This patch is meant to discuss the prototype of RVV intrinsic and implement the code generation for intrinsic based on the initial infrastructure D89449.
What this patch has done:
- Propose RVV intrinsic prototype:
- Separate optional mask and vl arguments.
- Naming and operand order is aligned to rvv-intrinsic-doc. https://github.com/riscv/rvv-intrinsic-doc
For example, a VADD intrinsic has four prototypes.
VADD(op1, op2)
VADD.M(mask, maskedoff, op1, op2)
VADD.VL(op1, op2, vl)
VADD.M.VL(mask, maskedoff, op1, op2, vl)
Any idea about the prototype of RVV intrinsic?
- Code generation for VLE/VSE/VADD intrinsics without mask and vl.
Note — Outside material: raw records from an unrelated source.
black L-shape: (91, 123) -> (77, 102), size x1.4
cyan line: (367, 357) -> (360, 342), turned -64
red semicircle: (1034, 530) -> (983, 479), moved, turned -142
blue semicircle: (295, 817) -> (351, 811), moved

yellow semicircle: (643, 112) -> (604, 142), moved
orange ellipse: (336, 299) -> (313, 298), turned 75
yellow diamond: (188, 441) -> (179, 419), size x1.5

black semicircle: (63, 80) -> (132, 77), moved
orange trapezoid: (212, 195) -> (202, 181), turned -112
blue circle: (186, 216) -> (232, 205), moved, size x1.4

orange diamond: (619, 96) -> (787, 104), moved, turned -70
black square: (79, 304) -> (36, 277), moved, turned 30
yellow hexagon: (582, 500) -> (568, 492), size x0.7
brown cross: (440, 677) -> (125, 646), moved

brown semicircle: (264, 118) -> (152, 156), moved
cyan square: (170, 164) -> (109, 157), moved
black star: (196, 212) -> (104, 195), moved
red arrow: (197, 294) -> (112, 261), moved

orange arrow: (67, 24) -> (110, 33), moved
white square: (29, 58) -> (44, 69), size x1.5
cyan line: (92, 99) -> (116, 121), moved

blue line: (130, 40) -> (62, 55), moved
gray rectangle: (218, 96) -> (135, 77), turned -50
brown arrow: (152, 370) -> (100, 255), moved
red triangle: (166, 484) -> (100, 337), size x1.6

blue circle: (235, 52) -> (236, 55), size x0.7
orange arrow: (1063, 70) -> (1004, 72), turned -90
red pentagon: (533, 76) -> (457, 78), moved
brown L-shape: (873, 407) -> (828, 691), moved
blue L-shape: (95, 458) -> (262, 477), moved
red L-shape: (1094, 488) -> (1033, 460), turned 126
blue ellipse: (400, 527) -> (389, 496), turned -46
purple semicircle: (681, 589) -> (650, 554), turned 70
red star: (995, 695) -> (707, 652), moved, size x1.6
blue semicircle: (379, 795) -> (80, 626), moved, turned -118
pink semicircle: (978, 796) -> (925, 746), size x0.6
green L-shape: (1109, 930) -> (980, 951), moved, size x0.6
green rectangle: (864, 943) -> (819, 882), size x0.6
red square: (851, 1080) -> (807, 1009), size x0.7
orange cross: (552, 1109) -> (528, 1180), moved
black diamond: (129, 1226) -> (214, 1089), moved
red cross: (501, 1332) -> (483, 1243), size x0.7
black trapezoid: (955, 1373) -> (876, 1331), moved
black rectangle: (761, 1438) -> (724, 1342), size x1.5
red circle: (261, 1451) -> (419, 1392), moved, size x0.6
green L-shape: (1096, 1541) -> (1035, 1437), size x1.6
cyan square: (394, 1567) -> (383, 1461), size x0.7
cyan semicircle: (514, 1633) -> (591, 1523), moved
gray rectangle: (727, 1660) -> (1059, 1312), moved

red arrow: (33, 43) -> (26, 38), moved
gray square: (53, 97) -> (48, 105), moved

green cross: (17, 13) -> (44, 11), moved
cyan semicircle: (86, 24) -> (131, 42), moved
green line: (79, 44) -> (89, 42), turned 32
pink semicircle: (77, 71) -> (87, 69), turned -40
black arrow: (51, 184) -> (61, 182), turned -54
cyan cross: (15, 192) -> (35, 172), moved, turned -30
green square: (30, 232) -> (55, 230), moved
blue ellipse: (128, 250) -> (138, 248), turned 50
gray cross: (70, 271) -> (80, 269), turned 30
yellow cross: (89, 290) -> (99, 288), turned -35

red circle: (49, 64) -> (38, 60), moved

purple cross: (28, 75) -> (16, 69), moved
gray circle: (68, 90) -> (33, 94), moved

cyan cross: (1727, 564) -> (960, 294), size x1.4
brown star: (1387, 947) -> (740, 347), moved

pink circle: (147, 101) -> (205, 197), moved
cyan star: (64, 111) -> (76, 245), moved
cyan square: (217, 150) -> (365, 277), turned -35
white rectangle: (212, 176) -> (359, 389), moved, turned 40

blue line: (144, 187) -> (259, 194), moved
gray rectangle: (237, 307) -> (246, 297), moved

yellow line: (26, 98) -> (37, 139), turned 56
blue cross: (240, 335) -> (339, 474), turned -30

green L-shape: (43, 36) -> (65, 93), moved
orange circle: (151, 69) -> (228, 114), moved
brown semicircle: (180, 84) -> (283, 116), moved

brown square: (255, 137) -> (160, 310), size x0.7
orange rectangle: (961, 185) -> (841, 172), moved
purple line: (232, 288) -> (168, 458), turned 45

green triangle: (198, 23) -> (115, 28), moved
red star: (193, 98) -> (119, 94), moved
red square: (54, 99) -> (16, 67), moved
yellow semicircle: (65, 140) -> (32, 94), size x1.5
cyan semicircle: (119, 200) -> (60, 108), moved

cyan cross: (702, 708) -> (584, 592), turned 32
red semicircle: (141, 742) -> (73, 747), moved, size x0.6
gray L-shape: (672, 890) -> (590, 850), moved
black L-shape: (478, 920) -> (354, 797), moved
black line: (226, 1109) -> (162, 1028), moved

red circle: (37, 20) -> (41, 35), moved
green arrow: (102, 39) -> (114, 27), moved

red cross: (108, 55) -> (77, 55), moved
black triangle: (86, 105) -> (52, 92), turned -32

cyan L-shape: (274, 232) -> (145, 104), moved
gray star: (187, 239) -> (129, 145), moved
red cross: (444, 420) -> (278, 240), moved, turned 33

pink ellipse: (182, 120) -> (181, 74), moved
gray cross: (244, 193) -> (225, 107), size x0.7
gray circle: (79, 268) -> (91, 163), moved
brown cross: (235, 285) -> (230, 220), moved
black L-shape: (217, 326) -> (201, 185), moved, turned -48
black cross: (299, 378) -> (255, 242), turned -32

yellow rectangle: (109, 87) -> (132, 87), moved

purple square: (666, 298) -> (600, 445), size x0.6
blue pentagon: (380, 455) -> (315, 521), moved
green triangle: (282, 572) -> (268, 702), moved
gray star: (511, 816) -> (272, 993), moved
The implementation is based on the initial infrastructure D89449.
Do we really need those complex patterns written in the target description file?
In this way, we may need five patterns to select four VVV-form intrinsics and one IR node, such as
VADD, VSUB. and five more patterns for VWADD and VWSUB. Eventually, we may suffer maintenance hell.
Our solution is to select RVV intrinsic without any pattern matching rules
Build two searchable tables to provide information.
- RVVLMULIndex table: guide the selection function how to determine the LMUL and SEW of an intrinsic.
- RVVIntrinsicToPseudo table: look up a pseudo RVV instruction by intrinsic and the LMUL inferred from above.
Example:
RVVLMULIndex table:
(VADDVV, index 1): LMUL can be inferred by the first operand
(VWADDVV, index 1): LMUL can be inferred by the first operand
(VWADDWV, index 1, dividedBy2): LMUL can be inferred by the first operand then divide LMUL by 2.
LMULIndex = lookupLMULIndexByIntrinsic(VADDVV);
LMUL = inferLMUL(VADDVV, LMULIndex);
The LMUL can be inferred by the operand. check out: https://github.com/riscv/rvv-intrinsic-doc/blob/master/rvv-intrinsic-rfc.md#data-types
RVVIntrinsicToPseudo table:
(VADDVV, LMUL M1, VADDVV_M1)
(VADDVV, LMUL M2, VADDVV_M2)
(VADDVV, LMUL M4, VADDVV_M4)
(VADDVV, LMUL M8, VADDVV_M8)
PseudoOp = lookupPseudoByIntrinsicAndLMUL(VADDVV, LMUL);
Above can be done within a C++ function.
This is setting the VL to VLmax which isn't what the spec wants. It should get the value from the previous vsetvl intrinsic or maybe the previous intrinsic that had a vl argument.
Our internal implementation has been implementing the intrinsics without vl by inserting a readvl intrinsic and a call to the intrisics that take vl. But we've been finding issues with this. The readvl is acting as an optimization barrier. It also doesn't have any ordering in IR with respect to intrinsics that have a vl argument unless we mark all intrinsics has having side effects.
What are your thoughts on this?